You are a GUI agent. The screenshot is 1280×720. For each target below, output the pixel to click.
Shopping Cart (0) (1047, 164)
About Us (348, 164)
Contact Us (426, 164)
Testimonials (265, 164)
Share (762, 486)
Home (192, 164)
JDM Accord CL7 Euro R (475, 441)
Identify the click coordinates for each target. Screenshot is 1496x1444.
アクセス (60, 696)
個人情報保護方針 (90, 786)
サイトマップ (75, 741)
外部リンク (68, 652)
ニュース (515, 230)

★ ★ ★

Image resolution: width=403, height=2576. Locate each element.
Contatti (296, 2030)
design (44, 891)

★ ★ ★

Exercise objective
Count the lines in the records above that hold the word "click", and give only that number.

Response
2